Page (1 of 3) Quotes: 1 2 3
How we cite the quotes:
(Act.Scene.Line). Line numbers correspond to MIT's online edition.
| Quote #1
How now, spirit! whither wander you?
Over hill, over dale,
Thorough bush, thorough brier,
Over park, over pale,
Thorough flood, thorough fire,
I do wander every where,
Swifter than the moon's sphere;
And I serve the Fairy Queen,
To dew her orbs upon the green.
The cowslips tall her pensioners be;
In their gold coats spots you see;
Those be rubies, fairy favours,
In those freckles live their savours. (2.1.1)
It is important to note that the fairy is not talking about magic here, but about the natural world. The magic is not about what the fairies do to nature, but about the beauty they see in it instead. In this way, the wood makes for the perfect pastoral, magical and beautiful by the very nature of its setting.
| Quote #2
And sometime lurk I in a gossip's bowl
In very likeness of a roasted crab,
And, when she drinks, against her lips I bob,
And on her withered dewlap pour the ale.
The wisest aunt, telling the saddest tale,
Sometime for three-foot stool mistaketh me;
Then slip I from her bum, down topples she,
And 'tailor' cries, and falls into a cough;
And then the whole quire hold their hips and laugh,
And waxen in their mirth, and neeze, and swear
A merrier hour was never wasted there. (2.1.47)
Puck's magic is less mean-spirited than mischievous. He likes to play practical jokes that have the same homespun, playful nature of the villagers he teases. Most importantly, his magic, though naughty, is not wicked. The point is to make people be merry, as laughter is its own kind of magic.
| Quote #3
That very time I saw, but thou couldst not,
Flying between the cold moon and the earth
Cupid, all arm'd; a certain aim he took
At a fair vestal, throned by the west,
And loos'd his love-shaft smartly from his bow,
As it should pierce a hundred thousand hearts;
But I might see young Cupid's fiery shaft
Quench'd in the chaste beams of the wat'ry moon;
And the imperial vot'ress passed on,
In maiden meditation, fancy-free.
Yet mark'd I where the bolt of Cupid fell.

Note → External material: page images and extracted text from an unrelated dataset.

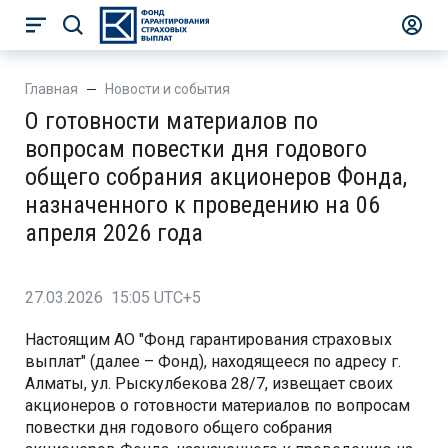
Главная
Новости и события
О готовности материалов по
вопросам повестки дня годового
общего собрания акционеров Фонда,
назначенного к проведению на 06
апреля 2026 года
27.03.2026 15:05 UTC+5
Настоящим АО "Фонд гарантирования страховых
выплат" (далее – Фонд), находящееся по адресу г.
Алматы, ул. Рыскулбекова 28/7, извещает своих
акционеров о готовности материалов по вопросам
повестки дня годового общего собрания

It fell upon a little western flower,
Before milk-white, now purple with love's wound,
And maidens call it Love-in-idleness.
Fetch me that flow'r, the herb I showed thee once.
The juice of it on sleeping eyelids laid
Will make or man or woman madly dote
Upon the next live creature that it sees. (2.1.155)
Oberon explains why the pansy has a magical quality. His explanation reveals magic's complexity, and how many strange factors magic relies on, especially the natural world. Cupid's arrows, aimed at a royal virgin, were misdirected by the beams of the moon, as the moon is personified by Diana, the virgin goddess. As a result, Cupid's arrow hits the pansy, which becomes magic. Shakespeare thus reveals that magic is not just some cheap tool that can easily explain away holes in a plot – it is actually the intersection between the mythic and natural worlds.